Amid the furore over the proposed Anglo-Russian treaty and the Campbell case, a message was supposedly sent from Moscow, dated 15 September 1924, from Grigory Zinoviev, the head of the Comintern, to the CPGB’s general committee. The message conveyed Comintern orders to prepare for revolution by subverting the armed forces and by duping Labour party leaders. It was obtained by the SIS station in Riga, which sent it to SIS headquarters in London on 2 October. SIS circularized copies to the Foreign Office, Admiralty, War Office, Air Ministry, MI5 and Scotland Yard (which failed to pass it to Special Branch). The letter was spurious, probably concocted by White Russian forgers in Riga, and possibly planted by die-hard intelligence anti-Bolshevists, but it differed little from genuine Moscow messages to the CPGB. Lakey told MI5 that the CPGB gave Ewer a categorical denial that it had received any such letter. As both the army and MI5, even without the Campbell case, feared subversion of troops, MI5 on 21 October sent copies of the Riga letter to General Officers Commanding in Britain. A copy certainly went to Conservative Central Office (most probably by the hand of Sir Joseph Ball, head of MI5’s investigative branch); Desmond Morton of SIS may have meddled alongside Ball; and another copy of the letter was, according to Morton, given by Stewart Menzies of SIS to the Daily Mail. The Daily Mail, which doubtless received a confirmatory copy from Conservative Central Office, published the forgery four days before the general election on 29 October. Publication did not swing voters against socialism: the financial terms of the doomed Anglo-Russian treaty aroused more suspicion.
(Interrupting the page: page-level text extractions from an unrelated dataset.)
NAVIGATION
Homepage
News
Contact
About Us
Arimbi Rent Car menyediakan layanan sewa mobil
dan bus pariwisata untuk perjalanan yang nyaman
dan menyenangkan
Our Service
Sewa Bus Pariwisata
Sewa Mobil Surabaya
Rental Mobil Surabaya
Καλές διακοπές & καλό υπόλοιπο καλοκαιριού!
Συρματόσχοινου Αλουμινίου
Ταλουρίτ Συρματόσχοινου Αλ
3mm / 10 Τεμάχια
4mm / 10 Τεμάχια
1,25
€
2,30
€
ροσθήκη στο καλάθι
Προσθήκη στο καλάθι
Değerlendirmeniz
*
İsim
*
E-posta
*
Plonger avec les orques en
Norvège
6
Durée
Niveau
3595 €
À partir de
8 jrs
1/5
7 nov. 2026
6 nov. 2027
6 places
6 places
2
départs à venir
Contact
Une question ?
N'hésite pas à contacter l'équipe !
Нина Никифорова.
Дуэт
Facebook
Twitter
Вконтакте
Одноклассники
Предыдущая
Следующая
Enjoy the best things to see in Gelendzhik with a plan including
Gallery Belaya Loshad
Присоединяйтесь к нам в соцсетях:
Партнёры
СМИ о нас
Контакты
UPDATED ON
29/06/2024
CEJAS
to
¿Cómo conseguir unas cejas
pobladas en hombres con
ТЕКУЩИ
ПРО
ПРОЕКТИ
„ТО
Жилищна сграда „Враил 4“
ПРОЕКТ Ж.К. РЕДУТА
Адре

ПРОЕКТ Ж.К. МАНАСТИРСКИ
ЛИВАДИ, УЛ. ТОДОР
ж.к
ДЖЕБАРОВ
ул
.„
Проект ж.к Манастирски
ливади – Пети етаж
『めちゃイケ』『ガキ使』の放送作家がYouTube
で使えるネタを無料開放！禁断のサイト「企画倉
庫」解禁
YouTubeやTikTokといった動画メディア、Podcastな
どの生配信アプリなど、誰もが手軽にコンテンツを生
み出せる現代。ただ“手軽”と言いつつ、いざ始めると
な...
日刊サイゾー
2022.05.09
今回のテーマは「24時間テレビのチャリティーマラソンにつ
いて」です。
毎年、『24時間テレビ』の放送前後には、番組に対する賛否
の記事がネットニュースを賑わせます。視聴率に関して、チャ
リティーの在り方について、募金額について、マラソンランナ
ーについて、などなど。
Labour got 5.3 million votes, compared with 4.3 million in 1923; but the collapse of Liberal support since 1923 gave a majority of seats to the Conservatives, and created a bitter Labour feeling that they had been cheated out of power by the Daily Mail’s Zinoviev stunt.

In the final meeting of the Labour Cabinet after their defeat, Lord Parmoor, Sir Charles Trevelyan and Josiah Wedgwood voiced their suspicion that ‘Crowe and Gregory had stooped to a mean political trick in order to damage the Labour Party,’ reported the official taking the minutes, and ‘were quite prepared to blow up the F.O. if they could get rid of the spy system’. (During the 1930s Trevelyan was one of the most gullible of fellow-travellers to Bolshevist Russia, who described Stalinist penal colonies as a ‘grand method of human regeneration’, while Parmoor was an apologist for Stalinist slave labour and religious persecution.) In fact Gregory had opposed publication, and Crowe was so mortified by his mismanagement of the letter’s distribution that he broke down in tears as he apologized to MacDonald for contributing to the election defeat. ‘The Zinoviev letter killed Crowe,’ MacDonald said in 1928. ‘He never lifted up his head after that.’25

Generations of Labour activists nurtured festering resentment of MI5 for plotting to install the Conservatives in power: the party’s antagonism towards the intelligence services continues to this day. But it was suspicions of the financial terms of the Anglo-Russian treaty, and MacDonald’s refusal to institute a tribunal of inquiry into the Campbell case, coupled with Liberal voters transferring to the Conservatives, that lost Labour power: not the Zinoviev stunt. On the other side, from 1925 onwards, SIS collected ample and reliable evidence that in response to the Riga forgery Moscow sought to discredit, mislead and confuse the British intelligence services by providing forgers with blank Soviet and Comintern writing-paper with which to concoct bogus material for the misdirection, humiliation and weakening of SIS and MI5.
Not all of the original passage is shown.